How to Engage in Shaping Tulsa’s Future

While there’s nothing necessarily wrong with that approach, it doesn’t always result in engaged citizens who have great interest or experience in the area in which they are serving.

by James Wagner

From time to time I’m asked how everyday citizens can be involved with helping make Tulsa a better place to live. My role as a city planner requires me to be involved with many public meetings and the work to provide technical analysis and professional advice that inform the decisions made by elected officials or appointed boards. However, I often find that many of the people involved in decision-making are there as a result of who they know. Most often they’ve been appointed by an elected official (like a city councilor or mayor) who has selected them to serve in a position because they needed someone they knew and trusted to serve on that board. While there’s nothing necessarily wrong with that approach, it doesn’t always result in engaged citizens who have great interest or experience in the area in which they are serving. While it doesn’t take a lot of experience to serve on a board or commission, I think whoever serves should be someone who is at least interested in the topical area the board is addressing. So, I wanted to provide a few ways in which interested citizens can become engaged.

Join a group of advocates.

There are many advocacy groups in Tulsa. I’ll name a few here, but there are many more. These groups are usually formed initially around a single issue, but often broaden their scope to many areas of interest.

Get appointed to a board or commission.

The city of Tulsa and Tulsa County have lots of authorities, boards and commissions (some call this the ABCs of city government). These can be highly specialized boards like the Sales Tax Overview Committee or boards with big responsibilities like the Tulsa Metropolitan Utility Authority (the water/wastewater people) and the Tulsa Authority for the Recovery of Energy (the authority responsible for the city’s trash service). Here’s a list of some that I find rather interesting:

City of Tulsa Authorities, Boards and Commissions – this page will give you all you need to know about the city’s ABCs.

  • Tulsa Housing Authority – oversees federal HUD funding for the city of Tulsa
  • Transportation Advisory Board – Makes recommendations to city council and the mayor on issues relating to transportation, including roads, public transit, bicycle and pedestrian transportation, freight and air travel.
  • Tulsa City/County Library Commission – sets the budget and policies of the Tulsa City/County Library system.
  • Tulsa Development Authority – Promotes revitalization efforts around the city
  • Tulsa Economic Development Corporation – Promotes projects that create jobs for low income Tulsans
  • Metropolitan Tulsa Transit Authority – Oversees the city’s public bus service.
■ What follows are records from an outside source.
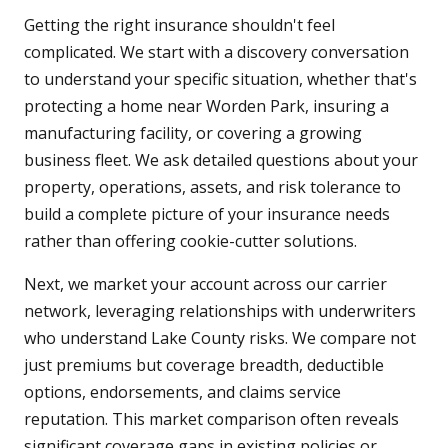
Getting the right insurance shouldn't feel
complicated. We start with a discovery conversation
to understand your specific situation, whether that's
protecting a home near Worden Park, insuring a
manufacturing facility, or covering a growing
business fleet. We ask detailed questions about your
property, operations, assets, and risk tolerance to
build a complete picture of your insurance needs
rather than offering cookie-cutter solutions.
Next, we market your account across our carrier
network, leveraging relationships with underwriters
who understand Lake County risks. We compare not
just premiums but coverage breadth, deductible
options, endorsements, and claims service
reputation. This market comparison often reveals
significant coverage gaps in existing policies or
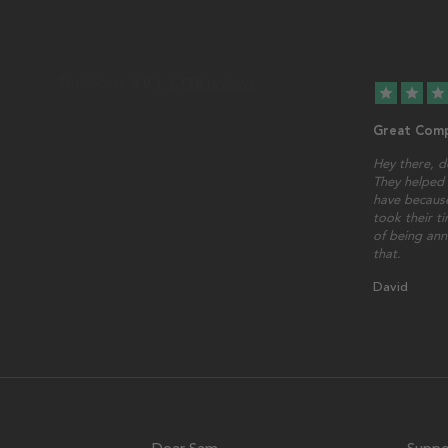
star
star
star
Great Comp
Hey there, d
They helped 
have because
took their t
of being ann
that.
David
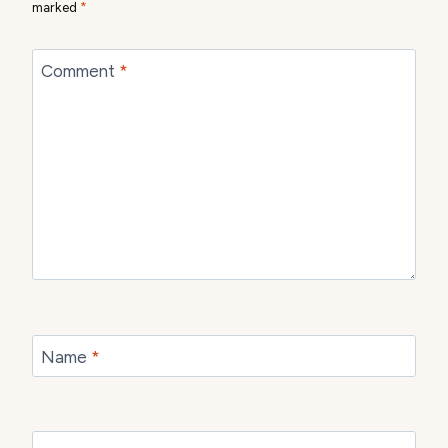
marked
*
Comment
*
Name
*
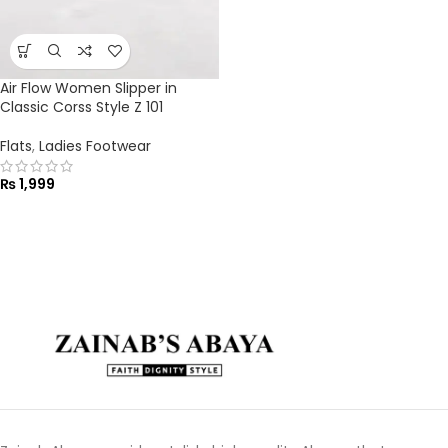
Air Flow Women Slipper in
Classic Corss Style Z 101
Flats
,
Ladies Footwear
₨
1,999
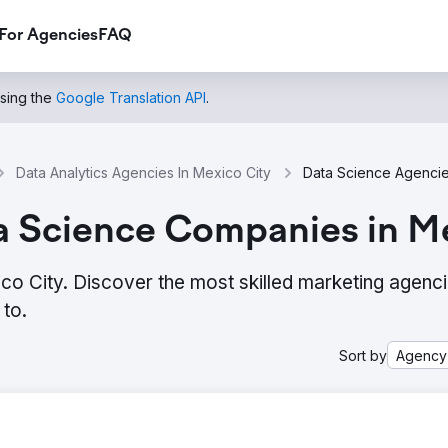
For Agencies
FAQ
using the
Google Translation API
.
Data Analytics Agencies In Mexico City
a Science Companies in Me
co City. Discover the most skilled marketing agenc
to.
Sort by
Agency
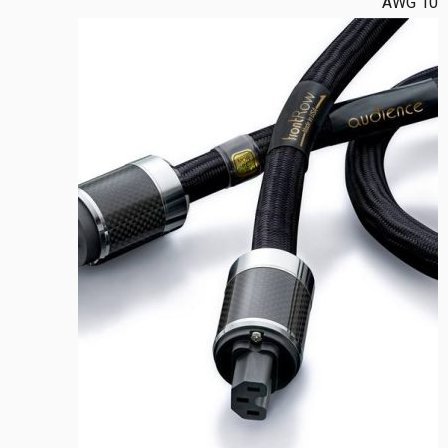
10 AWG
Some really interesting things are on the horizon for Tulsa Transit, so this would be an interesting board to get involved with.
  • Tulsa Metropolitan Area Planning Commission (and other planning commissions) – Makes decisions about the city’s land development, including rezoning and long-term planning issues. If you don’t live in the city of Tulsa, each city (Bixby, Jenks, Owasso, etc.) has its own planning commissions and they’re always looking for fresh ideas and perspectives that represent the direction of the community. You can talk to a city councilor to ask to be appointed.
  • Bicycle/Pedestrian Advisory Committee – this committee makes recommendations to the city of Tulsa and INCOG on

Serve on a nonprofit board.

For those that aren’t into the government scene as much, there’s hundreds of nonprofits that are always looking for board members with time to help make strategic decisions on the direction of the non-profit. This usually involves one meeting per month and the requirement that you help with fundraising efforts.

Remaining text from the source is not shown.